Today’s the first time I’ve seriously tried to get my head around the developments in the UK on benefits and welfare since I left, prompted by Sarah Ditum’s blog post on the attempt by Tories in marginal seats to persuade Cameron to toughen benefit rules for teenage single mothers. Using the Guardian’s society coverage purely for ease of use, this is an incomplete list of what’s happened since I left to come to Australia on May 18, less than three months ago. This is neither an exhaustive list nor a cherry-picked one, and it’s biased to a single source.
- Costs soar as wealthy councils rehouse families in hotels and B&Bs
- Child and pensioner poverty reductions under Labour at risk, says report
- Britain faces ‘colossal’ child poverty bill, report shows
- Homeless? Here, have a tent…
- Food banks struggle to feed hungry as demand rises
- Bedroom tax ‘could make thousands of poor people homeless’
- Fitness-for-work tests unfair on people with mental health problems, court says
- Work Programme staff struggle to help unemployed when ‘jobs aren’t there’
- Night shelter crisis: ‘Find your own money,’ say ministers
- Welfare to work scheme failing to get people work, say figures
- Benefits cap is rolled out across Britain
- Welfare curbs ‘risk food banks and loan sharks’

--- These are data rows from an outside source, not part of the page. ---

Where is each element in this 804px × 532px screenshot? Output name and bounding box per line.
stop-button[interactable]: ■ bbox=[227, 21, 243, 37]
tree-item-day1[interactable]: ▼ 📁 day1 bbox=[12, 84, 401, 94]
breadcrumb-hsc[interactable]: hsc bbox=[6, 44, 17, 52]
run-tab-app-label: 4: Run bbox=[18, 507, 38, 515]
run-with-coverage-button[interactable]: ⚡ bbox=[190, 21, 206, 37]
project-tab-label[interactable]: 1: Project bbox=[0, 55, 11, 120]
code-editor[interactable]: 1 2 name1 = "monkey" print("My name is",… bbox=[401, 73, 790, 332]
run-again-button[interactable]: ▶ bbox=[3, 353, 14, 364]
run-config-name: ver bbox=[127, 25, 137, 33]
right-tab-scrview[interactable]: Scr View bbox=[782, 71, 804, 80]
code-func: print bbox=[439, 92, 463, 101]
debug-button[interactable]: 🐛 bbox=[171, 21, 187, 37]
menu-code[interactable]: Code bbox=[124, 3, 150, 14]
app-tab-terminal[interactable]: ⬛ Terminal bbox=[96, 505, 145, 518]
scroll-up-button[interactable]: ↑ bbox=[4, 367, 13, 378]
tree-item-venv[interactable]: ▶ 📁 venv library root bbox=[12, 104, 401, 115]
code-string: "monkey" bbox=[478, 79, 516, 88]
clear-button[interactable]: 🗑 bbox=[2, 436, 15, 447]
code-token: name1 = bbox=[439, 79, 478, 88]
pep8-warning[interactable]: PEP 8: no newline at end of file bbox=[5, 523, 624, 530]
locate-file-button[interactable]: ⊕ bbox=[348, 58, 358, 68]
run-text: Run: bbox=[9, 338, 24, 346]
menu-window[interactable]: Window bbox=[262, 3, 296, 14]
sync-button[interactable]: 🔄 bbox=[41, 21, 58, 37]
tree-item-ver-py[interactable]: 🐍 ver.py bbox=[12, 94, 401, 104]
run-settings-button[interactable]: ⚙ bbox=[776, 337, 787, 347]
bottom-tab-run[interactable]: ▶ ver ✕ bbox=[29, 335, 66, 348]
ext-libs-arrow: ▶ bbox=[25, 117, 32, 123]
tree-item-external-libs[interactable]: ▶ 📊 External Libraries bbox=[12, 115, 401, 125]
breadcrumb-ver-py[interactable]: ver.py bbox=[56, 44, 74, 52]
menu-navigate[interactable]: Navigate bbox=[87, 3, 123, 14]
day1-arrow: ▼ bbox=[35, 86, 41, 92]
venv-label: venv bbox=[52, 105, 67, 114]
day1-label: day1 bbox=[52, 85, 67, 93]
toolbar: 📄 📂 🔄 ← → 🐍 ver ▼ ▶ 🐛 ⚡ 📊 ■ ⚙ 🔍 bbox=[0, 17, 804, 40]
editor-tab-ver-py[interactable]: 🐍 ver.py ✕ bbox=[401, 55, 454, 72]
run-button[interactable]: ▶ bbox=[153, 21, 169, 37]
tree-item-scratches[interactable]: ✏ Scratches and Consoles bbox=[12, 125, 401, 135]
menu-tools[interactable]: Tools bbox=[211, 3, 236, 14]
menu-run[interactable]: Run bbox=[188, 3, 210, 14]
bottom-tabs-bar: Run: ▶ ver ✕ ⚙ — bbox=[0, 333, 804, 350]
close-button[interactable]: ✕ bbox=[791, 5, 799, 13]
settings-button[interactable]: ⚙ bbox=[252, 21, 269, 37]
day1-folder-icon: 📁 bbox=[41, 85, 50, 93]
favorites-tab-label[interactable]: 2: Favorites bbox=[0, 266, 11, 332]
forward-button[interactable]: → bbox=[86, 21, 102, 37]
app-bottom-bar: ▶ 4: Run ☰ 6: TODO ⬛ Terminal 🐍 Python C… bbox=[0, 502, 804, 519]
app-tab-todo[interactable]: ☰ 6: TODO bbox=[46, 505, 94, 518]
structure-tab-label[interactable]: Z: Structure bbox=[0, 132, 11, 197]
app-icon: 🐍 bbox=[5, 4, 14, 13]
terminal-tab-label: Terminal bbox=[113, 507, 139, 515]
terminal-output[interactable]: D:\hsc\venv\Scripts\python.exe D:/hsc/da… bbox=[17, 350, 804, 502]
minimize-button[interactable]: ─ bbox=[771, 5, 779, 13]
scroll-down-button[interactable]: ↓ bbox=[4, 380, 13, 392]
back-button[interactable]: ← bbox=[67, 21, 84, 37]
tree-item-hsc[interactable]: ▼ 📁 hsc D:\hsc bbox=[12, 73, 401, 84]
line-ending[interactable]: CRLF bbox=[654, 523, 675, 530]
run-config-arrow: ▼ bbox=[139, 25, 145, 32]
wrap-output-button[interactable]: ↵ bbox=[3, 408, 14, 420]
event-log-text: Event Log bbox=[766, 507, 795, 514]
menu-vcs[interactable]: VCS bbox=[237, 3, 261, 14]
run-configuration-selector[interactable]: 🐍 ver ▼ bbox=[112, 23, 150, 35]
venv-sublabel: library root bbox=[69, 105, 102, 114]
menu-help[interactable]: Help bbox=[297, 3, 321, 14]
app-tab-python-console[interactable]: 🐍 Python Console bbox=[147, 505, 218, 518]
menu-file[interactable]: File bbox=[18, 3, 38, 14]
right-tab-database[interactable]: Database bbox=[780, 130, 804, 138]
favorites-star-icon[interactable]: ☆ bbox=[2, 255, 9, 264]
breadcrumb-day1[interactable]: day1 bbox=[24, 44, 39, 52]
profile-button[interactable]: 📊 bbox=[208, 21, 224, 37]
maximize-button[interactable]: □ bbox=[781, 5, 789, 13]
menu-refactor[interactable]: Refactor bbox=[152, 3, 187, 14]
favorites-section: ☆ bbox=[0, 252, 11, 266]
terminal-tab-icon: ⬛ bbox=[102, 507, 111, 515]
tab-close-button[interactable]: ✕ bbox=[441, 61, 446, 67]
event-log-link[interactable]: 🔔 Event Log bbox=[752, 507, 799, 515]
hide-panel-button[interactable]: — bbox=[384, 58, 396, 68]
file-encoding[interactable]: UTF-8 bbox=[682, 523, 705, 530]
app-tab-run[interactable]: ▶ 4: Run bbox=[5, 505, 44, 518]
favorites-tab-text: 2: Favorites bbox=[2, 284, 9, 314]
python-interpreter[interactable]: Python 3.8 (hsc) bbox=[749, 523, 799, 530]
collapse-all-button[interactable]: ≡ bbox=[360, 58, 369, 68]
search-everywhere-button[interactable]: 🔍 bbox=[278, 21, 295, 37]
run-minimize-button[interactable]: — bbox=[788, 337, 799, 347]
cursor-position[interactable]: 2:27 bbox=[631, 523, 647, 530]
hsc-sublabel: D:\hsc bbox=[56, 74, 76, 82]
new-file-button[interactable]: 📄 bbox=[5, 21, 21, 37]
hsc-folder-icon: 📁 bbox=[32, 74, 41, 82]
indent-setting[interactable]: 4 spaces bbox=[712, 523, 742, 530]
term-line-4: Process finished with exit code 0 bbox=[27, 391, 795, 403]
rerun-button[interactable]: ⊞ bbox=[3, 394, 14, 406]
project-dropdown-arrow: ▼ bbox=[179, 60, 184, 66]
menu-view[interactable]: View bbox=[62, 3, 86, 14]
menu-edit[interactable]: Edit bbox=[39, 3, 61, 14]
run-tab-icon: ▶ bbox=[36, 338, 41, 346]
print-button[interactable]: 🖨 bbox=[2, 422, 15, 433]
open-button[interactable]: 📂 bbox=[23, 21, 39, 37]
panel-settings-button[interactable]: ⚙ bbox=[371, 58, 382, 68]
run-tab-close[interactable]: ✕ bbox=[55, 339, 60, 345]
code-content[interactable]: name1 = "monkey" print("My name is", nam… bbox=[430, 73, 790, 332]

- Huge rise in use of food banks since welfare changes, says aid body
- Most of London’s new housing benefit claims are from working families
- Carers facing debt and eviction because of bedroom tax – study
- Extra million people in absolute poverty since coalition came to power
- And, to cap the list: MPs brace for public fury over pay rise of nearly £10,000
I am struggling to understand what is happening at home as anything other than a war waged by some of the richest people in the country against some of the poorest.